Despite the challenges of 2020 that shook most investors, the hedge fund industry recorded the best returns over the past ten years, reaching 11.6%. Private equity, on the other hand, had a dip of 7.3% year-on-year. Many analysts are highly optimistic that private equity will recover quickly in 2021.
The main reason is that more and more private equity activities now include alternative data in their analyses, reaching a growth of 21% this year so far. Let’s see how private equity utilizes alternative data to improve portfolio returns and why more and more companies start to incorporate these data into their day-to-day management and decision-making processes.
Making better decisions with increased certainty
Essentially, alternative data refers to public information that does not come from traditional sources, such as social media activity. All types of data can be used to have a better insight into a company’s prospects and business strategy.
Private equity firms are involved in a broad array of deals, many of them being large-scale. As a result, any informational advantage achieved using alternative data can strengthen certainty regarding particular companies. This is one of the dominant private equity trends nowadays.
For example, Thasos Group is a database company that informed its hedge funds clients that Tesla was working on boosting one of their car’s production. This led to a stock increase of 9.1% after they released the quarterly performance. The database company knew this because they used mobile phone location signals at the company’s headquarters. This information revealed a 30% rise in overnight shifts, so they concluded that Tesla was working on boosting the production capacity.
Ideal for both quantitative and fundamental analyses
One of the best highlights of alternative data is that it comes in all types of forms – whether it is numerical or qualitative. For instance, private equity can use both information collected from social media posts or look into buying or selling patterns.
In other words, alternative data can be used by private equity to have a better, more detailed snapshot of a company’s performance. Quantitative data can provide an in-depth look into patterns, trends, and behaviors over time. On the other hand, fundamental analysts can access information for a quick understanding of the current market.
One particularly successful case is related to a hedge fund known as Sender Company & Painters. Using alternative data, this hedge fund obtained 30% returns simply by using real-time information regarding Robinhood users, particularly their buying and selling behaviors. This indicates that companies using alternative data can successfully improve their financial outlook, regardless of the investment strategies.
Understanding the market trends and the general direction
Alternative data are incredibly varied – where it is about transactions, how often people use cash, foot traffic, and more. Private equity uses this data to understand the general market direction better. In other words, all types of qualitative data, such as social media posts, can be used to accompany traditional data, showing PE investors the direction of a specific market.
Alternative data might not suit traditional investment strategies, but they can complement them. For example, a PE investor can look at receipts and transactions to understand whether private firms in a given sector open new facilities, pay rent or purchase the buildings, and more. This can show whether the firm is downsizing, expanding, or other valuable insights.
This becomes even more relevant when private equity firms combine alternative data with traditional data sources.
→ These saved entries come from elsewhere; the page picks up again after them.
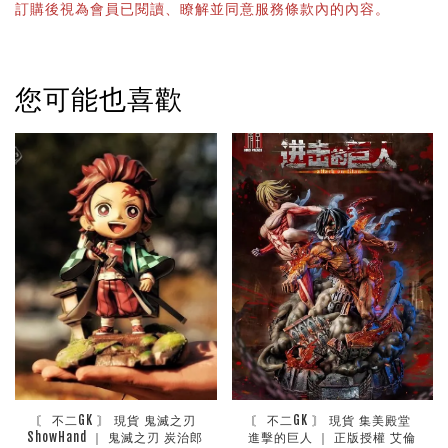
訂購後視為會員已閱讀、瞭解並同意服務條款內的內容。
您可能也喜歡
 〘 不二GK 〙 現貨 鬼滅之刃 
〘 不二GK 〙 現貨 集美殿堂 
ShowHand ｜ 鬼滅之刃 炭治郎 
進擊的巨人 ｜ 正版授權 艾倫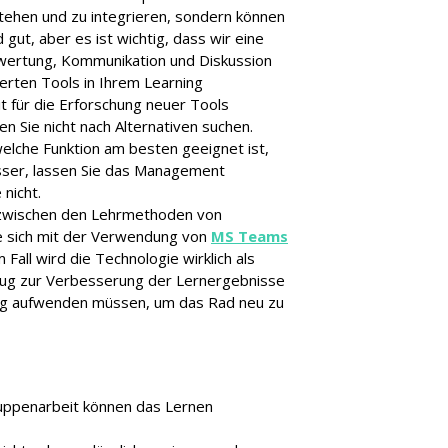
tehen und zu integrieren, sondern können
 gut, aber es ist wichtig, dass wir eine
ewertung, Kommunikation und Diskussion
ierten Tools in Ihrem Learning
 für die Erforschung neuer Tools
ten Sie nicht nach Alternativen suchen.
welche Funktion am besten geeignet ist,
esser, lassen Sie das Management
nicht.
e zwischen den Lehrmethoden von
ie sich mit der Verwendung von
MS Teams
Fall wird die Technologie wirklich als
eug zur Verbesserung der Lernergebnisse
ötig aufwenden müssen, um das Rad neu zu
Gruppenarbeit können das Lernen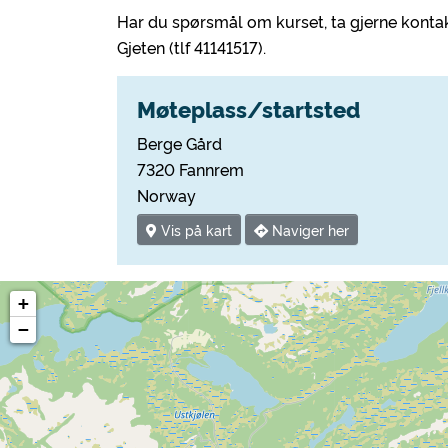
Har du spørsmål om kurset, ta gjerne konta
Gjeten (tlf 41141517).
Møteplass/startsted
Berge Gård
7320 Fannrem
Norway
Vis på kart
Naviger her
+
−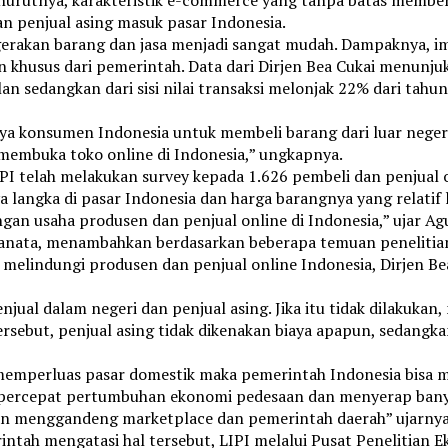
 penjual asing masuk pasar Indonesia.
rgerakan barang dan jasa menjadi sangat mudah. Dampaknya, 
khusus dari pemerintah. Data dari Dirjen Bea Cukai menunjuk
n sedangkan dari sisi nilai transaksi melonjak 22% dari tah
nya konsumen Indonesia untuk membeli barang dari luar neger
 membuka toko online di Indonesia,” ungkapnya.
LIPI telah melakukan survey kepada 1.626 pembeli dan penjual
 langka di pasar Indonesia dan harga barangnya yang relatif l
n usaha produsen dan penjual online di Indonesia,” ujar Ag
Pranata, menambahkan berdasarkan beberapa temuan penelitian
melindungi produsen dan penjual online Indonesia, Dirjen B
jual dalam negeri dan penjual asing. Jika itu tidak dilakukan
ersebut, penjual asing tidak dikenakan biaya apapun, sedangk
emperluas pasar domestik maka pemerintah Indonesia bisa m
percepat pertumbuhan ekonomi pedesaan dan menyerap banya
an menggandeng marketplace dan pemerintah daerah” ujarnya
tah mengatasi hal tersebut, LIPI melalui Pusat Penelitian E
For instance, opening more offices and identifying an increase in job post listings can show you that the firm is expanding. Correlated with growth that’s already there, you can easily assume that the company’s financial performance is on the right track, so you can make the decision easier. In other words, you might not be able to close large deals only using this information, but more knowledge is always a competitive advantage in investment.
Managing existing portfolios or assets
Apart from helping to make an investment decision, private equity investors consume alternative data for risk management purposes. Having access and utilizing alternative data can help you make better predictions about your current assets or even the entire portfolio. Collecting information from non-traditional sources, such as sensors, social media, and others, can help you stay ahead of the competition and control your losses.
Nowadays, information is so abundant that there are numerous ways private equity can utilize it to improve performance. These data do not replace traditional investment strategies; rather, it is a way of supplementing the information to improve the decision-making process’s quality. It is used to identify growth and investment opportunities, manage risks, and assess the overall market direction. In short, private equity investors who will fail to include alternative data in their activity will shortly be outperformed by competitors due to informational advantage.